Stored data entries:

════════════════════

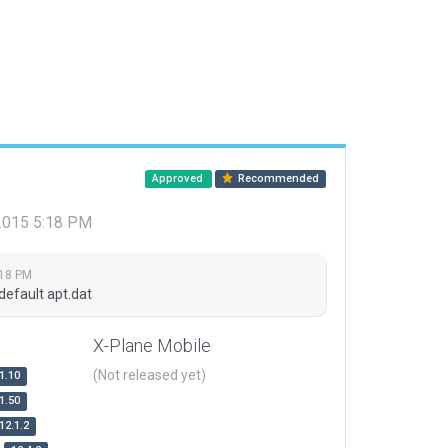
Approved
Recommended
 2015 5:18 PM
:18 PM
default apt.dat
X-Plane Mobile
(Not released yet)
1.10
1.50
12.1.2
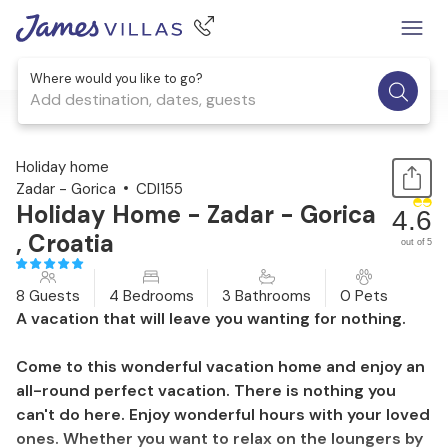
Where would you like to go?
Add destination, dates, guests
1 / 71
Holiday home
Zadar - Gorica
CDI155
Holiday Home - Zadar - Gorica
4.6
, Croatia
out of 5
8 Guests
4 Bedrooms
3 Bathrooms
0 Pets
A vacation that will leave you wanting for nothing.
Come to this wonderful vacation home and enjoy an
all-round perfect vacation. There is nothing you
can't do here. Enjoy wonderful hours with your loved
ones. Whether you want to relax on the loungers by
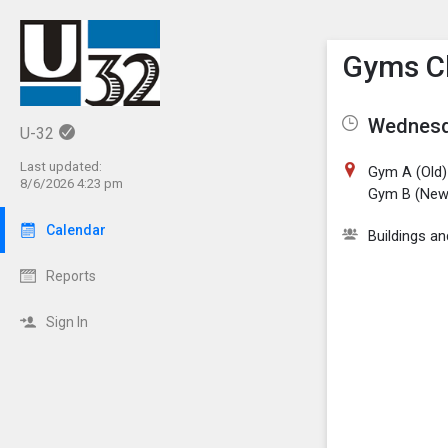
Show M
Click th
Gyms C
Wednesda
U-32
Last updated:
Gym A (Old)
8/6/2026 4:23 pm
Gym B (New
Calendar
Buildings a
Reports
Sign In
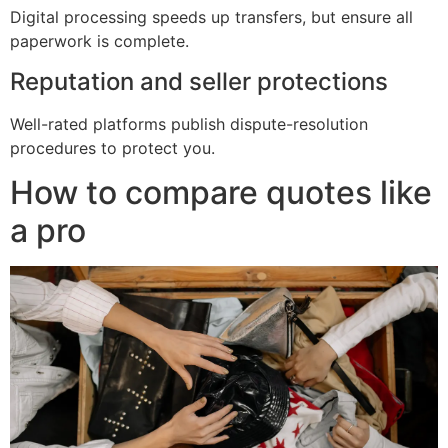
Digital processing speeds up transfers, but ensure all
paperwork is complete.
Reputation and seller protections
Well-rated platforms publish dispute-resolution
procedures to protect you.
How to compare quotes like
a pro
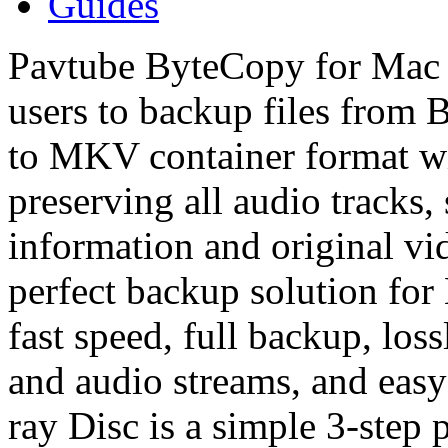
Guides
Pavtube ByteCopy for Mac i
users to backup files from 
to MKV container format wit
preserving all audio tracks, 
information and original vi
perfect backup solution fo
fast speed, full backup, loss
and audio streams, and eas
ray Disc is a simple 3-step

════════════════════

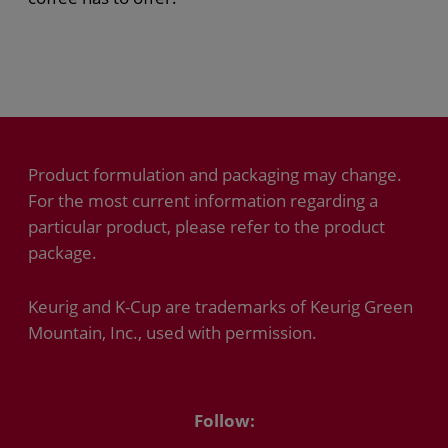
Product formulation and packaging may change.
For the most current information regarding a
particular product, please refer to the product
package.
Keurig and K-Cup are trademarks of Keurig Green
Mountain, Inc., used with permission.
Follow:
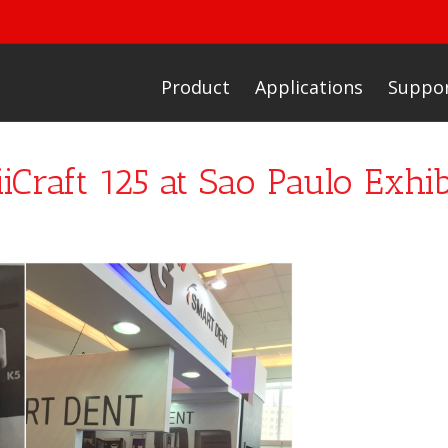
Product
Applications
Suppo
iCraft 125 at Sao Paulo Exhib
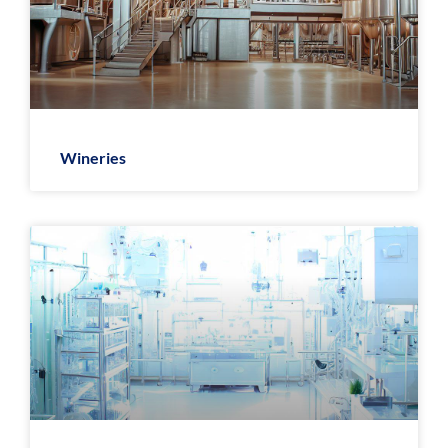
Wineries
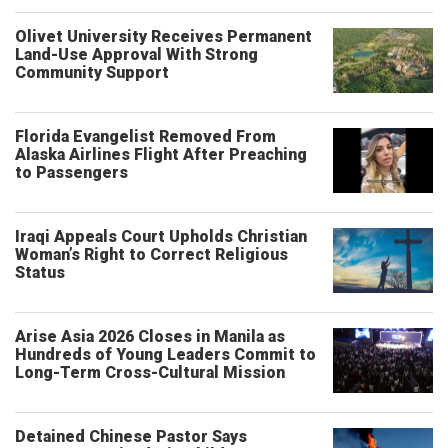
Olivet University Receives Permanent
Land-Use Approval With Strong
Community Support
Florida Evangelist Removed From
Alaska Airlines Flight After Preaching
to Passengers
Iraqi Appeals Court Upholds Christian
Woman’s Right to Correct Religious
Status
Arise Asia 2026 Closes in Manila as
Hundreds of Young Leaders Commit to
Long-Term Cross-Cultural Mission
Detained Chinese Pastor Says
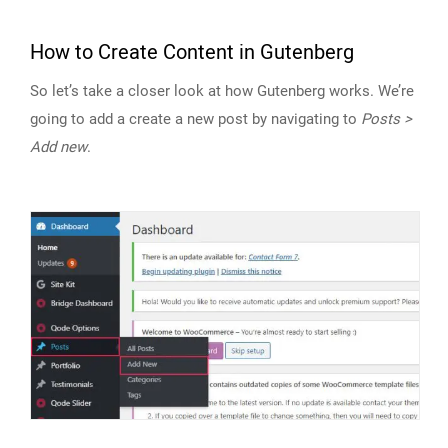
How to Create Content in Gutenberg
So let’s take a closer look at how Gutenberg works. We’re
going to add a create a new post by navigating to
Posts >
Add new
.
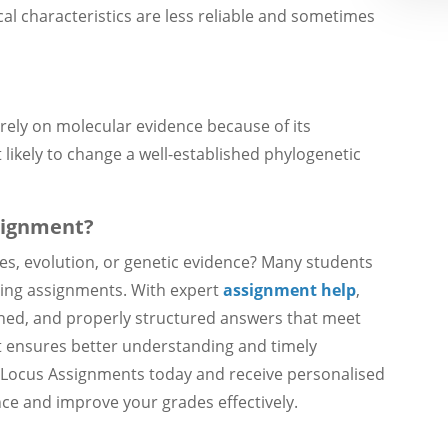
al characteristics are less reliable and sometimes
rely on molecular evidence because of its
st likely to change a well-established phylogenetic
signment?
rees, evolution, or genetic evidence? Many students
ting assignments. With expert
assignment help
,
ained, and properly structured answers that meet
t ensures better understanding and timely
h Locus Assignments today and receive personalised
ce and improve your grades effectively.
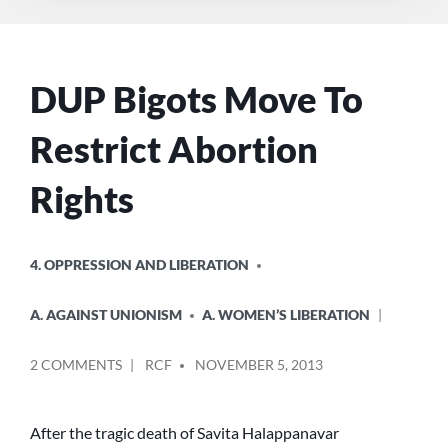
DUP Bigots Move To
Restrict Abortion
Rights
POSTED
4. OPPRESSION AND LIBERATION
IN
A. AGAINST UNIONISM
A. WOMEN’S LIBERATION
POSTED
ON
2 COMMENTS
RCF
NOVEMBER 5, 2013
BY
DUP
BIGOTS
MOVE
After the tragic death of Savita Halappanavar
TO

════════════════════

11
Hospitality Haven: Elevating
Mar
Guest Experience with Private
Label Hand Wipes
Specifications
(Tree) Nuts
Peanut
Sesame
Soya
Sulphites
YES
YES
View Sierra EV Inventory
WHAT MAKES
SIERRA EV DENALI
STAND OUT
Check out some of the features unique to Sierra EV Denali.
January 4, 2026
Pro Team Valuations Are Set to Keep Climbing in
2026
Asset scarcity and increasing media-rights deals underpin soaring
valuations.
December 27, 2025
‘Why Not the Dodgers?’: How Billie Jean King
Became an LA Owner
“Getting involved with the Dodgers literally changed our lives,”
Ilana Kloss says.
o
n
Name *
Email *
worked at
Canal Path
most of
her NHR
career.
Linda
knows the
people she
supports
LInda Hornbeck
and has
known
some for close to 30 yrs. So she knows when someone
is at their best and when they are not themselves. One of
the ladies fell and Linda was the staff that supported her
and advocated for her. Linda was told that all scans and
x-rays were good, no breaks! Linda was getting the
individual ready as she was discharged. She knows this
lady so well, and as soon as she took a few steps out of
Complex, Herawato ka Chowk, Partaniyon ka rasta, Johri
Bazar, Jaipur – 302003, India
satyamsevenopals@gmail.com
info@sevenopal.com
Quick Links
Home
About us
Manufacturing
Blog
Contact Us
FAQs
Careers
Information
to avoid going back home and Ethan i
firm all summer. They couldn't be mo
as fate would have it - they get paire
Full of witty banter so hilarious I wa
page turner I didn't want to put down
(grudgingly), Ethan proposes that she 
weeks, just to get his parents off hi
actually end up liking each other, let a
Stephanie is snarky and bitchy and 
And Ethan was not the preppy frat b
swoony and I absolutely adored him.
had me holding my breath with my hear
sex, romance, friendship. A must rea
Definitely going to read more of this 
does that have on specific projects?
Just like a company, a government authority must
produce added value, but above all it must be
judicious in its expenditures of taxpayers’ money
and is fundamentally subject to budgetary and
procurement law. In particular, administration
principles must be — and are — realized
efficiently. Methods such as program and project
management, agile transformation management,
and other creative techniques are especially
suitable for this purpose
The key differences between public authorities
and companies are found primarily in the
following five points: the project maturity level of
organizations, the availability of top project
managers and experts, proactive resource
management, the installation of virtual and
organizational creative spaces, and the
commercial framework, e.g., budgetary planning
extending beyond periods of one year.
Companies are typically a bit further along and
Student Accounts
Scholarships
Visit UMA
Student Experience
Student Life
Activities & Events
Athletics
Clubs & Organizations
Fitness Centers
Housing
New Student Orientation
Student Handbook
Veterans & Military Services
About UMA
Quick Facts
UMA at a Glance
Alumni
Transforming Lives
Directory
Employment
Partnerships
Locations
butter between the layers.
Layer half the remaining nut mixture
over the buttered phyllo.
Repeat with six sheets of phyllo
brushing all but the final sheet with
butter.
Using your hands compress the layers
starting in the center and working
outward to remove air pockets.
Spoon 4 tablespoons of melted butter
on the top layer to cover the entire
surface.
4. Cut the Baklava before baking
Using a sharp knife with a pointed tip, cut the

════════════════════

**GOAL OF THE EXERCISE**
Please transcribe only the lines in the records above running from the line that has "over the buttered phyllo." through the line that has "Using a sharp", both included, exactly as they appear.

**RESPONSE TO THE TASK**
over the buttered phyllo.
Repeat with six sheets of phyllo
brushing all but the final sheet with
butter.
Using your hands compress the layers
starting in the center and working
outward to remove air pockets.
Spoon 4 tablespoons of melted butter
on the top layer to cover the entire
surface.
4. Cut the Baklava before baking
Using a sharp knife with a pointed tip, cut the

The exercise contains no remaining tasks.